Hello! I'm curious about something & am hoping you good people of the SMF can help  ... 

I currently make melt & pour soaps with a base bought from a popular M&P provider. I produce large quantities of soap and really enjoy the good quality of our M&P base we use...unfortunately, as with many companies, my M&P provider is feeling the ill effects of the rise in oil prices, which means they're raising their prices of base, which means my soaps each went up by a few cents...  :shock: 

I know, I know, a few cents shouldn't be that big of a deal, right? But every cent does add up when you're running your own business! 

So, my question is, I have the ingredients of course of what my soap base is composed of. I am wondering if it would be worth my time and $$ (which, I have a lot of time, as all of my time is put towards my business) to start making my own m&p soap base  -  what is the procedure? Would that be considered hot process, cold process, or a different process all together? 

I have more questions, but this is a start for now...don't want to get too confusing on my first post! Thanks for reading & I welcome any comments...


----------



## soapbuddy (Mar 12, 2011)

Go take a look at Miller soap online. There are some instructions there to make your own glycerin base. I've tried it, but the base is amber in color and hard to add certain colorants to.


----------



## RedBeanBear (Mar 12, 2011)

Thank you, Irena. I would like to use the soap ingredients my M&P base includes... coconut, an organic palm, safflower, vegetable glycerin...it's a low sweat m&p base. We also have silicon molds we pour our soap in to - right now it takes about an hour for the soap to cure enough for us to "pop them out" and hang them to further cure. 

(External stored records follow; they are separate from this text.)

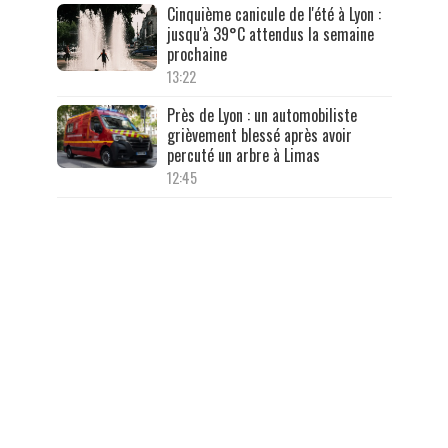
Cinquième canicule de l'été à Lyon :
jusqu'à 39°C attendus la semaine
prochaine
13:22
Près de Lyon : un automobiliste
grièvement blessé après avoir
percuté un arbre à Limas
12:45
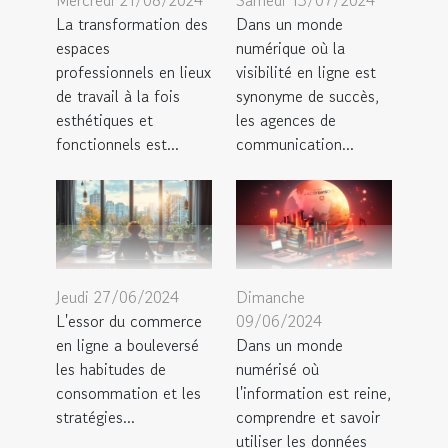
Mercredi 21/08/2024
Samedi 13/07/2024
La transformation des
Dans un monde
espaces
numérique où la
professionnels en lieux
visibilité en ligne est
de travail à la fois
synonyme de succès,
esthétiques et
les agences de
fonctionnels est...
communication...
Jeudi 27/06/2024
Dimanche
L'essor du commerce
09/06/2024
en ligne a bouleversé
Dans un monde
les habitudes de
numérisé où
consommation et les
l'information est reine,
stratégies...
comprendre et savoir
utiliser les données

The site you suggested does not appear to have my answers, but thank you for replying!!


----------



## soapbuddy (Mar 12, 2011)

It's there. You just need to scroll down a bit. http://www.millersoap.com/glycerinsoap.html
Low sweat would be harder to copy since you need special equipment to remove some of the extra glycerin.

PS. Handmade transparent soap is not as easily remeltable as a regular MP base. It will get rubbery.


----------